Samedi comme les jours précédents, le gouvernement a enchaîné les revers. La gauche a ainsi fait adopter une taxe exceptionnelle de 10 % sur les dividendes distribués par les entreprises du CAC 40. Les députés ont aussi étendu à l’ensemble du territoire les prêts à taux zéro pour l’immobilier, dans le neuf (comme le proposait le gouvernement), mais aussi dans l’ancien.
Ils ont aussi rendu pérenne la contribution exceptionnelle demandée aux entreprises de fret maritime, plafonné à 500 millions d’euros la niche fiscale dont bénéficie ce secteur, approuvé un rétablissement progressif de la Cotisation sur la valeur ajoutée des entreprises (CVAE), et supprimé l’alourdissement prévu du « malus » pour les voitures essence et diesel.
Des alliances changeantes
Si le Nouveau Front populaire a obtenu seul le rétablissement progressif de la CVAE, c’est une alliance hétéroclite d’élus RN, LR, socialistes et communistes qui a eu raison du malus automobile. Le RN, qui est accusé par le camp macroniste d’avoir une ligne politique erratique sur la fiscalité des entreprises, a mêlé ses voix à la gauche pour plafonner la niche fiscale des armateurs, face aux rangs toujours très clairsemés des forces du « socle commun » censées soutenir le gouvernement.
Autres amendements adoptés, une série d’allégements de TVA pour différents secteurs : associations d’aide alimentaire, transports de voyageurs (sauf l’aérien), entreprises de réparation, nouveaux logements sociaux, ou « premiers kilowatts » de gaz et d’électricité consommés par les ménages.
Des amendements portés par Renaissance et le PS ont réduit à 30 % les abattements fiscaux relatifs aux meublés de tourisme, inscrivant ainsi dans le budget une disposition destinée à mieux réguler le marché des logements type « Airbnb ».
Vendredi déjà, le gouvernement avait subi de nombreuses défaites sur cette partie « recettes » du budget, avec la suppression de la surtaxe temporaire des grandes entreprises dont la gauche avait préalablement augmenté les taux, ou la suppression de la surtaxe sur l’électricité, combattue par ses propres troupes.

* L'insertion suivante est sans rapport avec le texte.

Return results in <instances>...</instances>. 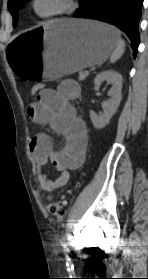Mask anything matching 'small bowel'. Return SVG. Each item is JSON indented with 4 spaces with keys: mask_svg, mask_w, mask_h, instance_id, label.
Listing matches in <instances>:
<instances>
[{
    "mask_svg": "<svg viewBox=\"0 0 148 279\" xmlns=\"http://www.w3.org/2000/svg\"><path fill=\"white\" fill-rule=\"evenodd\" d=\"M80 95V86L73 80H65L57 89H44L37 101L32 102L27 113L32 122L48 125L65 139V145L55 150L50 136L36 134L30 141L37 179L42 189L57 191L69 180V171L78 169L84 162L88 134L84 120L72 105ZM51 163L60 175L52 180L42 168Z\"/></svg>",
    "mask_w": 148,
    "mask_h": 279,
    "instance_id": "obj_1",
    "label": "small bowel"
}]
</instances>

Le 49.3 pour faire passer le budget ?
Des députés de l’opposition soupçonnent le camp gouvernemental de pousser à un 49.3 sans permettre au projet de budget de Michel Barnier d’être profondément remanié.
Un soupçon infondé, a assuré dans Le Parisien Aujourd’hui en France, la porte-parole du gouvernement, Maud Bregeon. « On ne cède pas à la facilité du 49.3, le temps du débat est un moment de grande clarification qui permet aussi de bâtir des compromis », a-t-elle affirmé.
Pour Laurent Saint-Martin, ministre du Budget : « On va voir quel sera le vote de l’Assemblée nationale. On verra comment le Sénat en débat également », a-t-il indiqué ce dimanche matin en réponse à une question sur l’utilisation du 49.3. « Il y aura une commission mixte paritaire issue du Sénat, nous verrons bien ce qu’elle décide et quelle est la nature du texte », a-t-il poursuivi.
« Si le texte respecte deux choses : 60 milliards d’euros d’efforts budgétaires pour redresser les comptes et au moins deux tiers par la baisse de la dépense publique, alors je ne vois pas pourquoi nous ne ferions pas confiance au Parlement » en ajoutant : « Si le Parlement ne veut pas rester sur cette règle du jeu que nous avons fixée, alors le gouvernement prendra ses responsabilités ».
D’autres élus se demandent si le gouvernement ne cherche pas plutôt un rejet du texte, comme en commission des Finances, ou un enlisement des débats qui empêcherait un vote avant la date limite du 21 novembre, lié aux délais constitutionnels. Dans les deux cas, la conséquence serait une transmission directe du texte au Sénat.
En attendant pendant cette interruption, les députés vont continuer à mener batailler, la semaine prochaine, avec l’examen tout aussi sensible du budget de la Sécurité sociale.